WHAT THE TASK ASKS
For the records below, work out the number of lines holding "Tine" and reply with only that.

Start of DATA FOR THE TASK

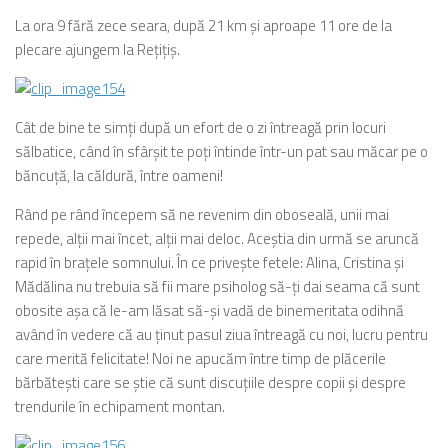
La ora 9 fără zece seara, după 21 km şi aproape 11 ore de la
plecare ajungem la Reţiţiş.
Cât de bine te simţi după un efort de o zi întreagă prin locuri
sălbatice, când în sfârşit te poţi întinde într-un pat sau măcar pe o
băncuţă, la căldură, între oameni!
Rând pe rând începem să ne revenim din oboseală, unii mai
repede, alţii mai încet, alţii mai deloc. Aceştia din urmă se aruncă
rapid în braţele somnului. În ce priveşte fetele: Alina, Cristina şi
Mădălina nu trebuia să fii mare psiholog să-ţi dai seama că sunt
obosite aşa că le-am lăsat să-şi vadă de binemeritata odihnă
având în vedere că au ţinut pasul ziua întreagă cu noi, lucru pentru
care merită felicitate! Noi ne apucăm între timp de plăcerile
bărbăteşti care se ştie că sunt discuţiile despre copii şi despre
trendurile în echipament montan.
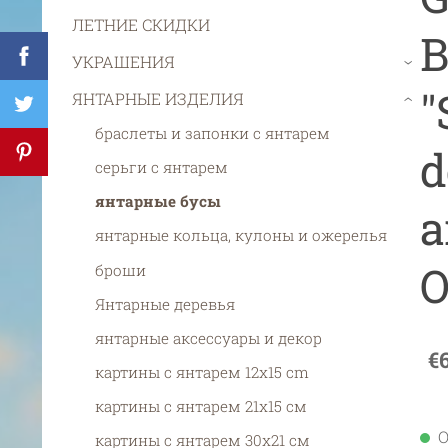
ЛЕТНИЕ СКИДКИ
B
УКРАШЕНИЯ
›
"
ЯНТАРНЫЕ ИЗДЕЛИЯ
›
браслеты и запонки с янтарем
d
серьги с янтарем
янтарные бусы
a
янтарные кольца, кулоны и ожерелья
O
броши
Янтарные деревья
янтарные аксессуары и декор
€
картины с янтарем 12x15 cm
картины с янтарем 21х15 см
О
картины с янтарем 30х21 см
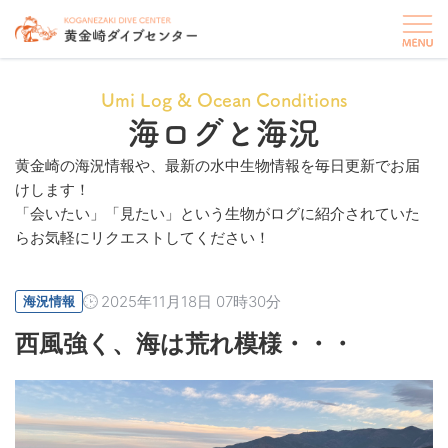
Umi Log & Ocean Conditions
海ログと海況
黄金崎の海況情報や、最新の水中生物情報を毎日更新でお届
けします！
「会いたい」「見たい」という生物がログに紹介されていた
らお気軽にリクエストしてください！
2025年11月18日 07時30分
海況情報
西風強く、海は荒れ模様・・・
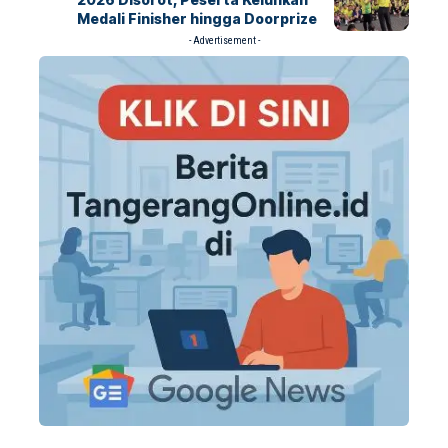
Medali Finisher hingga Doorprize
- Advertisement -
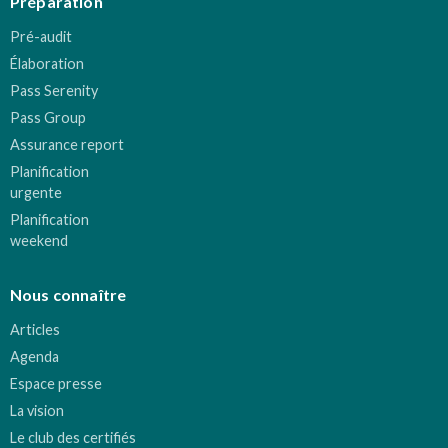
Préparation
Pré-audit
Élaboration
Pass Serenity
Pass Group
Assurance report
Planification
urgente
Planification
weekend
Nous connaître
Articles
Agenda
Espace presse
La vision
Le club des certifiés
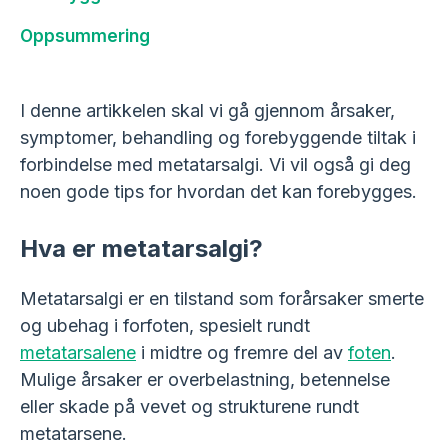
Oppsummering
I denne artikkelen skal vi gå gjennom årsaker,
symptomer, behandling og forebyggende tiltak i
forbindelse med metatarsalgi. Vi vil også gi deg
noen gode tips for hvordan det kan forebygges.
Hva er metatarsalgi?
Metatarsalgi er en tilstand som forårsaker smerte
og ubehag i forfoten, spesielt rundt
metatarsalene
i midtre og fremre del av
foten
.
Mulige årsaker er overbelastning, betennelse
eller skade på vevet og strukturene rundt
metatarsene.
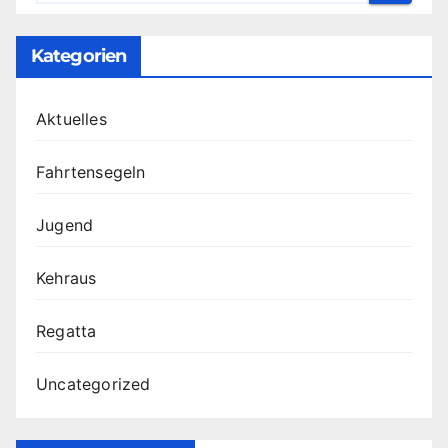
Kategorien
Aktuelles
Fahrtensegeln
Jugend
Kehraus
Regatta
Uncategorized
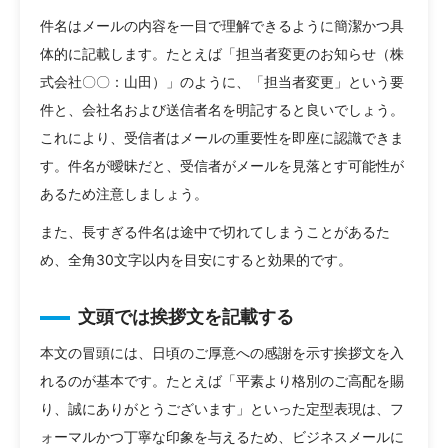
件名はメールの内容を一目で理解できるように簡潔かつ具
体的に記載します。たとえば「担当者変更のお知らせ（株
式会社〇〇：山田）」のように、「担当者変更」という要
件と、会社名および送信者名を明記すると良いでしょう。
これにより、受信者はメールの重要性を即座に認識できま
す。件名が曖昧だと、受信者がメールを見落とす可能性が
あるため注意しましょう。
また、長すぎる件名は途中で切れてしまうことがあるた
め、全角30文字以内を目安にすると効果的です。
文頭では挨拶文を記載する
本文の冒頭には、日頃のご厚意への感謝を示す挨拶文を入
れるのが基本です。たとえば「平素より格別のご高配を賜
り、誠にありがとうございます」といった定型表現は、フ
ォーマルかつ丁寧な印象を与えるため、ビジネスメールに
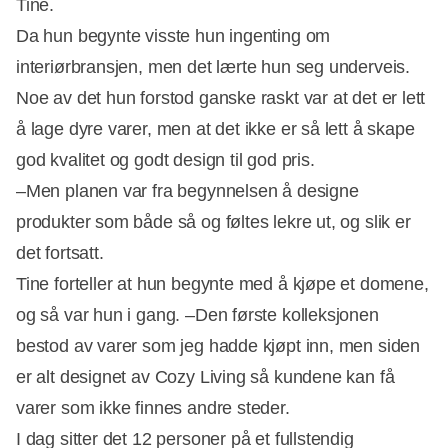
Tine.
Da hun begynte visste hun ingenting om
interiørbransjen, men det lærte hun seg underveis.
Noe av det hun forstod ganske raskt var at det er lett
å lage dyre varer, men at det ikke er så lett å skape
god kvalitet og godt design til god pris.
–Men planen var fra begynnelsen å designe
produkter som både så og føltes lekre ut, og slik er
det fortsatt.
Tine forteller at hun begynte med å kjøpe et domene,
og så var hun i gang. –Den første kolleksjonen
bestod av varer som jeg hadde kjøpt inn, men siden
er alt designet av Cozy Living så kundene kan få
varer som ikke finnes andre steder.
I dag sitter det 12 personer på et fullstendig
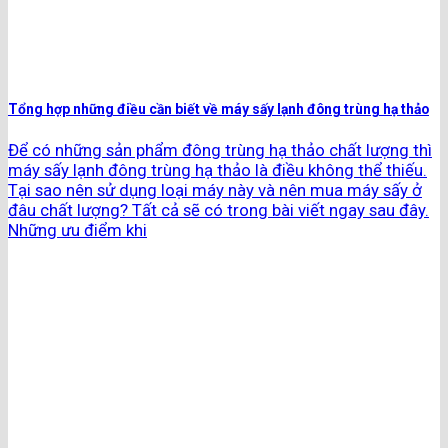
Tổng hợp những điều cần biết về máy sấy lạnh đông trùng hạ thảo
Để có những sản phẩm đông trùng hạ thảo chất lượng thì
máy sấy lạnh đông trùng hạ thảo là điều không thể thiếu.
Tại sao nên sử dụng loại máy này và nên mua máy sấy ở
đâu chất lượng? Tất cả sẽ có trong bài viết ngay sau đây.
Những ưu điểm khi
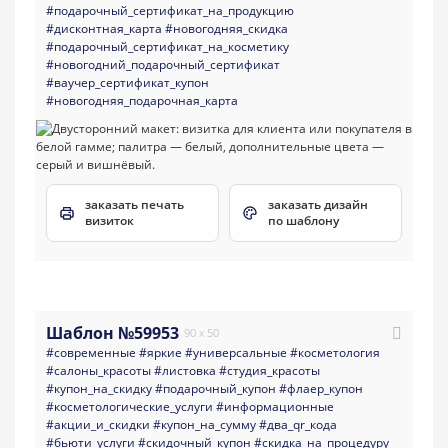
#подарочный_сертификат_на_продукцию
#дисконтная_карта
#новогодняя_скидка
#подарочный_сертификат_на_косметику
#новогодний_подарочный_сертификат
#ваучер_сертификат_купон
#новогодняя_подарочная_карта
заказать печать
заказать дизайн
визиток
по шаблону
Шаблон №59953
90 x 50
#современные
#яркие
#универсальные
#косметология
#салоны_красоты
#листовка
#студия_красоты
#купон_на_скидку
#подарочный_купон
#флаер_купон
#косметологические_услуги
#информационные
#акции_и_скидки
#купон_на_сумму
#два_qr_кода
#бьюти_услуги
#скидочный_купон
#скидка_на_процедуру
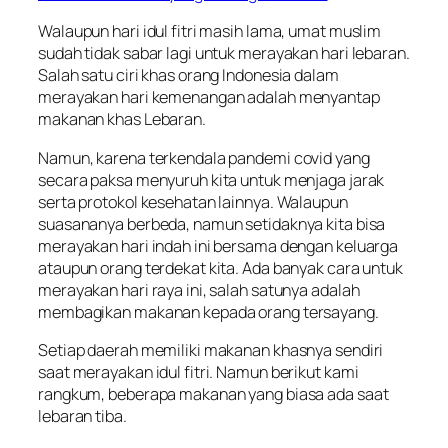
Walaupun hari idul fitri masih lama, umat muslim
sudah tidak sabar lagi untuk merayakan hari lebaran.
Salah satu ciri khas orang Indonesia dalam
merayakan hari kemenangan adalah menyantap
makanan khas Lebaran.
Namun, karena terkendala pandemi covid yang
secara paksa menyuruh kita untuk menjaga jarak
serta protokol kesehatan lainnya. Walaupun
suasananya berbeda, namun setidaknya kita bisa
merayakan hari indah ini bersama dengan keluarga
ataupun orang terdekat kita. Ada banyak cara untuk
merayakan hari raya ini, salah satunya adalah
membagikan makanan kepada orang tersayang.
Setiap daerah memiliki makanan khasnya sendiri
saat merayakan idul fitri. Namun berikut kami
rangkum, beberapa makanan yang biasa ada saat
lebaran tiba.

End of DATA FOR THE TASK

EXERCISE RESULT
2